• Exercise instructions
When the line containing "Baukompaktplatten/ Resoplan" is reached, include it and end there; set down verbatim every line before it, starting at the top of the records.

======== Extracted information ========

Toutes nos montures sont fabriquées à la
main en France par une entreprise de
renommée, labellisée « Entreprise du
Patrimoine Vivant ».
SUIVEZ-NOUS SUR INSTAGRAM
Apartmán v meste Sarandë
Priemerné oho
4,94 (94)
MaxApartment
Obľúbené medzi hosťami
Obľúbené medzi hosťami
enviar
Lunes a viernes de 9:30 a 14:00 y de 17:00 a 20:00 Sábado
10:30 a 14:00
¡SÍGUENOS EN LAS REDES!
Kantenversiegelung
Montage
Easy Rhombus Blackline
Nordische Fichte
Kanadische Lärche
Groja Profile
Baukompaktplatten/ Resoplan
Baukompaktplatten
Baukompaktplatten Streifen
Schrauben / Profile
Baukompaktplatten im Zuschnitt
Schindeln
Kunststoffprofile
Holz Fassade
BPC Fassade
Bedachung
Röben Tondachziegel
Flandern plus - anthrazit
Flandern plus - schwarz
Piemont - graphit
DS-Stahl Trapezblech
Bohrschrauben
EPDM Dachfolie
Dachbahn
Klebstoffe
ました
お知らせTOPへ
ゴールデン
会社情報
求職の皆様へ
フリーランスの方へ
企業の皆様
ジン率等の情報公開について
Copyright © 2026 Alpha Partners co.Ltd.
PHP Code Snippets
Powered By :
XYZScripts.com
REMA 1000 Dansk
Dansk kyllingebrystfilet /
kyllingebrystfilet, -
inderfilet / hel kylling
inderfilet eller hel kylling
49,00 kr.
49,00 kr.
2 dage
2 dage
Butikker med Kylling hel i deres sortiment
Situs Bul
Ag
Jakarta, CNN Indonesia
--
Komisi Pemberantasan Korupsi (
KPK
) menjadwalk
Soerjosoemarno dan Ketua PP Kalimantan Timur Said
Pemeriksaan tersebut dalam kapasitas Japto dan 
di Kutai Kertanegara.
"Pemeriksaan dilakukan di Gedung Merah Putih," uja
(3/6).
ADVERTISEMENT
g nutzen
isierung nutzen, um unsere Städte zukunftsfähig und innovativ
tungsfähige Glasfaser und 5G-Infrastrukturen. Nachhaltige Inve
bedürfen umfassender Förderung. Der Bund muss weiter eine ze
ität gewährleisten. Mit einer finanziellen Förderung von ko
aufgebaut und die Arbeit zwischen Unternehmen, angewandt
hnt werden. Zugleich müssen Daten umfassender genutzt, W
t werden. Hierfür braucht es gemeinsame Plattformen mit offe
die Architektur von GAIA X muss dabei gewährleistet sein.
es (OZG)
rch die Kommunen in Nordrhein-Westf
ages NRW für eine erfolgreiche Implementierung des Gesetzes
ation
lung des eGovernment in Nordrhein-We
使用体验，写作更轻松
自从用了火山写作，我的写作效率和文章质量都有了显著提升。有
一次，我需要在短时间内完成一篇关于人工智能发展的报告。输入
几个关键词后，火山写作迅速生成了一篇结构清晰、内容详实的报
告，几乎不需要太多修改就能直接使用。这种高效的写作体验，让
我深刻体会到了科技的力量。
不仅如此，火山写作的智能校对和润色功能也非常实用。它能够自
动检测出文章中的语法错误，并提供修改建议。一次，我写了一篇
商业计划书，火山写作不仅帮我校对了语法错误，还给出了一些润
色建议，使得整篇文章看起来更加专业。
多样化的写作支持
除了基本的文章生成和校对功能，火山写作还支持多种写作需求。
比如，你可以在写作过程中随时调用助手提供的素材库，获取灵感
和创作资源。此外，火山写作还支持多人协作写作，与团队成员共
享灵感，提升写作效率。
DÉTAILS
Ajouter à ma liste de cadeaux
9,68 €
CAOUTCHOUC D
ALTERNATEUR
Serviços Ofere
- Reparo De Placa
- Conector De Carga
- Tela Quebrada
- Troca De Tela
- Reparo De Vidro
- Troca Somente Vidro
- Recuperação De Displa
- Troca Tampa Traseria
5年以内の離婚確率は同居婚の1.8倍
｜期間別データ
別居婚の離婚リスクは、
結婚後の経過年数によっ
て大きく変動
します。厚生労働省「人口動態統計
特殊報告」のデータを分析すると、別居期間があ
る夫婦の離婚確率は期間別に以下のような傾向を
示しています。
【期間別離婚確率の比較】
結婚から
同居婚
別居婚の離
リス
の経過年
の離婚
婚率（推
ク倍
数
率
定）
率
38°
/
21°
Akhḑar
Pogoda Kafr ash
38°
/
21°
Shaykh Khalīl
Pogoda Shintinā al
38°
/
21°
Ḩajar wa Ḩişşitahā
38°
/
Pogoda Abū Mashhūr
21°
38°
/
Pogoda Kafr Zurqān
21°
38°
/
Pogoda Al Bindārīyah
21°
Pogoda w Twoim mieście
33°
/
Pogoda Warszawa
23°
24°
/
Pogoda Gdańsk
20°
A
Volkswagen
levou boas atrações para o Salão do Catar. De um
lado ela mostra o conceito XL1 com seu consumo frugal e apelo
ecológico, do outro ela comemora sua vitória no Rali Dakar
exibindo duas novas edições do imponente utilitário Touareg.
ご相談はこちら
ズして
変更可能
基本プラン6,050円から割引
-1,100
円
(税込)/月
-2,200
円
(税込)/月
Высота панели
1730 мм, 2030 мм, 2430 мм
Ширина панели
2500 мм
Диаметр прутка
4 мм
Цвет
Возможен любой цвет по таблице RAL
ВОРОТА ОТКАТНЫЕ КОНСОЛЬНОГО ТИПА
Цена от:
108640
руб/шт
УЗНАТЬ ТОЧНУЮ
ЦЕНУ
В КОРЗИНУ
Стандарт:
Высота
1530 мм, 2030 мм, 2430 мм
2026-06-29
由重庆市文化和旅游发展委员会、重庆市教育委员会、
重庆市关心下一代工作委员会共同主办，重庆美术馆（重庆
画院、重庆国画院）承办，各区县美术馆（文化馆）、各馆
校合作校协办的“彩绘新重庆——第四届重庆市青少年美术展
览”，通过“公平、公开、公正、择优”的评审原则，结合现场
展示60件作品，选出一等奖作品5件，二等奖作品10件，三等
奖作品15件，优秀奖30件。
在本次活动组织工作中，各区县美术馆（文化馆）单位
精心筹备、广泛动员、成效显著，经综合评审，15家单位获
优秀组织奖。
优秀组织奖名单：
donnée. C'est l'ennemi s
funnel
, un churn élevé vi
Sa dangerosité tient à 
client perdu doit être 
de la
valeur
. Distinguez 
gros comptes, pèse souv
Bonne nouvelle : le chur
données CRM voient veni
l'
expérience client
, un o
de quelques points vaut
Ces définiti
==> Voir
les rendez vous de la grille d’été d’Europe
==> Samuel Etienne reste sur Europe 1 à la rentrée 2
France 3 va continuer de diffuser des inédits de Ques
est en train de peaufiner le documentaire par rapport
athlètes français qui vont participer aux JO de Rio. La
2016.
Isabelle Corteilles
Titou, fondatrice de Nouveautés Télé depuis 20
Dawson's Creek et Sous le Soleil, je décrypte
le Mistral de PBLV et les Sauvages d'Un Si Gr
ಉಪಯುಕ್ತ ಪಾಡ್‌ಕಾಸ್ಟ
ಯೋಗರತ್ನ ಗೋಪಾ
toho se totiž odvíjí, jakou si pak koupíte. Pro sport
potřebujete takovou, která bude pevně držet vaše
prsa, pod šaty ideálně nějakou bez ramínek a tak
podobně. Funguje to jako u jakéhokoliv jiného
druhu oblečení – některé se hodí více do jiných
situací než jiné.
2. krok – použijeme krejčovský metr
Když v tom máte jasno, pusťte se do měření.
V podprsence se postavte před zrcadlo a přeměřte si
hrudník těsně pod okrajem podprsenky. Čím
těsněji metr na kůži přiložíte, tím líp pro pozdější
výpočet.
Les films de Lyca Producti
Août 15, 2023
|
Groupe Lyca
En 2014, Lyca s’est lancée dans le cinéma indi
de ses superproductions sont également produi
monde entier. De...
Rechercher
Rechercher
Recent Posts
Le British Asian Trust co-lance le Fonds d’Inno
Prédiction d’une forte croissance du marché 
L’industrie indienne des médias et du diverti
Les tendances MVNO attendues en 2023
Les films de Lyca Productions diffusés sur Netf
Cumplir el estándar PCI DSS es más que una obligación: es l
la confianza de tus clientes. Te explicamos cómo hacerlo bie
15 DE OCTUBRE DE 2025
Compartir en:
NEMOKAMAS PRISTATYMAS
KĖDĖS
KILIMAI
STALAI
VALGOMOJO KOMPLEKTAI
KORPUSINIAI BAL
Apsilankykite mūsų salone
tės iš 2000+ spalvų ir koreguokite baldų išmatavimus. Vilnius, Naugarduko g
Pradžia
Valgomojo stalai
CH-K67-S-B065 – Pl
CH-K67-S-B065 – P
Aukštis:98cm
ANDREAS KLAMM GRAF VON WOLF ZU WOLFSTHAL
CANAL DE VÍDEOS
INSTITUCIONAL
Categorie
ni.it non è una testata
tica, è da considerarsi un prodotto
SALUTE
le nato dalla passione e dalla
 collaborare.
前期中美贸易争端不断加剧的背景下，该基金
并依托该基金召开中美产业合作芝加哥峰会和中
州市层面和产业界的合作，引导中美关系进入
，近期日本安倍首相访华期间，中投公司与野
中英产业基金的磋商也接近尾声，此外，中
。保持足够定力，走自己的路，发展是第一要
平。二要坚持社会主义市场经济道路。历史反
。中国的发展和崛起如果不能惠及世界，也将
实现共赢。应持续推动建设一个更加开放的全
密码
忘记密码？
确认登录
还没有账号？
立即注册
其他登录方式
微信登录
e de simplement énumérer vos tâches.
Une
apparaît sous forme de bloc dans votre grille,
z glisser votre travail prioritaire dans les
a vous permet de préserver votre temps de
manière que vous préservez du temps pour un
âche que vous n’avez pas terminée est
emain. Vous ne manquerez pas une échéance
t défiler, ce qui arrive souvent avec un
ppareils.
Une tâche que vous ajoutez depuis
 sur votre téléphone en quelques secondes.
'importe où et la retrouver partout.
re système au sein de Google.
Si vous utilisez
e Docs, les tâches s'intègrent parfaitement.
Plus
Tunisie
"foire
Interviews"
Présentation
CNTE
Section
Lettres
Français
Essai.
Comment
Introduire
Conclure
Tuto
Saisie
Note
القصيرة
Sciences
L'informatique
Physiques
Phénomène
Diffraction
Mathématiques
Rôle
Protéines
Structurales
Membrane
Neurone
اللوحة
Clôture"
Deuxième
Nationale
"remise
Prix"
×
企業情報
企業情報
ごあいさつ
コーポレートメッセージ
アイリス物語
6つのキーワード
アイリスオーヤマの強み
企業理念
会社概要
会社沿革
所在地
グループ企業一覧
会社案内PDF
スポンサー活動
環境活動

========

• Result of this task
Toutes nos montures sont fabriquées à la
main en France par une entreprise de
renommée, labellisée « Entreprise du
Patrimoine Vivant ».
SUIVEZ-NOUS SUR INSTAGRAM
Apartmán v meste Sarandë
Priemerné oho
4,94 (94)
MaxApartment
Obľúbené medzi hosťami
Obľúbené medzi hosťami
enviar
Lunes a viernes de 9:30 a 14:00 y de 17:00 a 20:00 Sábado
10:30 a 14:00
¡SÍGUENOS EN LAS REDES!
Kantenversiegelung
Montage
Easy Rhombus Blackline
Nordische Fichte
Kanadische Lärche
Groja Profile
Baukompaktplatten/ Resoplan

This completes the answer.